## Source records
↓
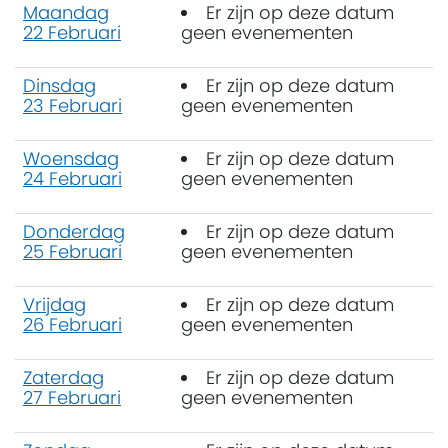
Maandag
Er zijn op deze datum
22 Februari
geen evenementen
Dinsdag
Er zijn op deze datum
23 Februari
geen evenementen
Woensdag
Er zijn op deze datum
24 Februari
geen evenementen
Donderdag
Er zijn op deze datum
25 Februari
geen evenementen
Vrijdag
Er zijn op deze datum
26 Februari
geen evenementen
Zaterdag
Er zijn op deze datum
27 Februari
geen evenementen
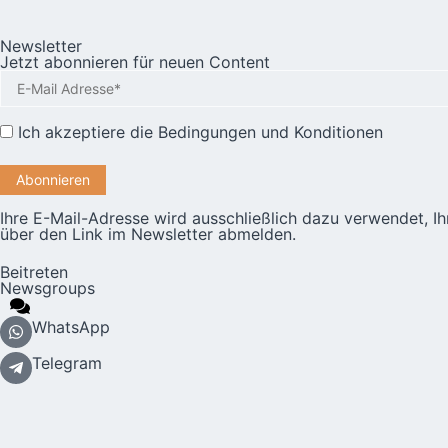
Newsletter
Jetzt abonnieren für neuen Content
Ich akzeptiere die
Bedingungen und Konditionen
Ihre E-Mail-Adresse wird ausschließlich dazu verwendet, I
über den Link im Newsletter abmelden.
Beitreten
Newsgroups
WhatsApp
Telegram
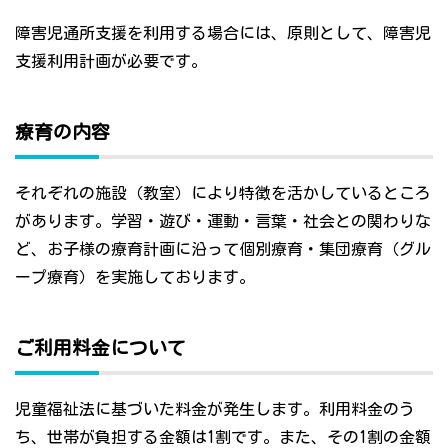
障害児通所支援を利用する場合には、原則として、障害児
支援利用計画が必要です。
療育の内容
それぞれの施設（教室）により特徴を活かしているところ
があります。学習・遊び・運動・言葉・社会との関わりな
ど、お子様の療育計画に沿って個別療育・集団療育（グル
ープ療育）を実施しております。
ご利用料金について
児童福祉法に基づいた料金が発生します。利用料金のう
ち、世帯が負担する金額は1割です。また、その1割の金額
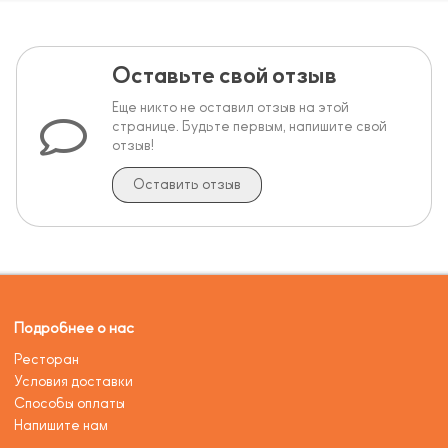
Оставьте свой отзыв
Еще никто не оставил отзыв на этой
странице. Будьте первым, напишите свой
отзыв!
Оставить отзыв
Подробнее о нас
Ресторан
Условия доставки
Способы оплаты
Напишите нам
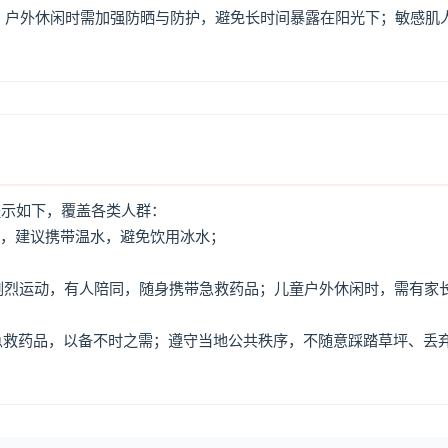
，户外休闲时需加强防晒与防护，避免长时间暴露在阳光下；敏感肌
提示如下，覆盖各类人群：
水，建议携带温水，避免饮用冰水；
免剧烈运动，有人陪同，随身携带急救药品；儿童户外休闲时，需有家
、急救药品，以备不时之需；遵守当地公共秩序，不随意踩踏草坪、丢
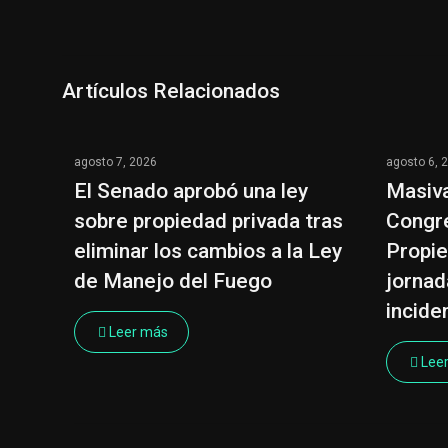
Artículos Relacionados
agosto 7, 2026
agosto 6, 
El Senado aprobó una ley
Masiva
sobre propiedad privada tras
Congre
eliminar los cambios a la Ley
Propie
de Manejo del Fuego
jornad
incide
Leer más
Lee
↑
## Work instruction
Copy all lines of the records in which the string "отзыв" can be found.

## Answer below
Оставьте свой отзыв
Еще никто не оставил отзыв на этой
отзыв!
Оставить отзыв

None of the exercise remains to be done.